### Problem details
Each line below should be retyped exactly, with no pictures.

** Opening Information shown block **

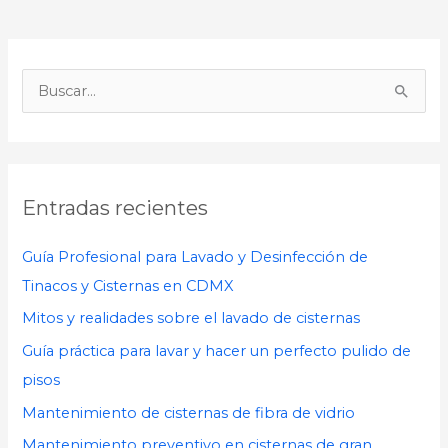
B
u
s
c
Entradas recientes
a
r
Guía Profesional para Lavado y Desinfección de
p
Tinacos y Cisternas en CDMX
o
Mitos y realidades sobre el lavado de cisternas
r
Guía práctica para lavar y hacer un perfecto pulido de
:
pisos
Mantenimiento de cisternas de fibra de vidrio
Mantenimiento preventivo en cisternas de gran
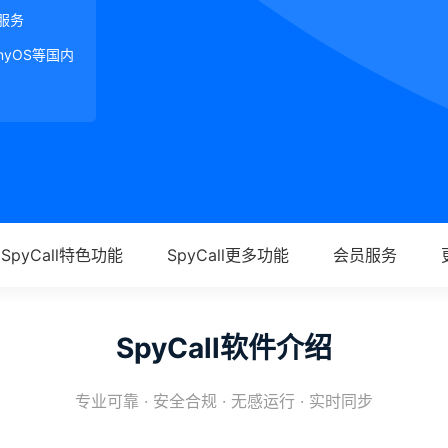
服务
onyOS等国内
SpyCall特色功能
SpyCall更多功能
会员服务
SpyCall软件介绍
专业可靠 · 安全合规 · 无感运行 · 实时同步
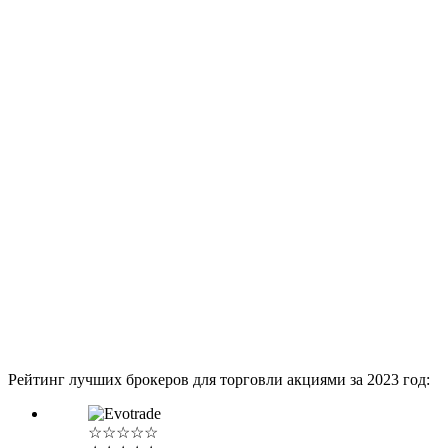
Рейтинг лучших брокеров для торговли акциями за 2023 год:
☆☆☆☆☆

** Closing Information shown block **

### Response box
B
u
s
c
Entradas recientes
a
r
Guía Profesional para Lavado y Desinfección de
p
Tinacos y Cisternas en CDMX
o
Mitos y realidades sobre el lavado de cisternas
r
Guía práctica para lavar y hacer un perfecto pulido de
:
pisos
Mantenimiento de cisternas de fibra de vidrio
Mantenimiento preventivo en cisternas de gran
服务
onyOS等国内
SpyCall特色功能
SpyCall更多功能
会员服务
SpyCall软件介绍
专业可靠 · 安全合规 · 无感运行 · 实时同步
Рейтинг лучших брокеров для торговли акциями за 2023 год:
☆☆☆☆☆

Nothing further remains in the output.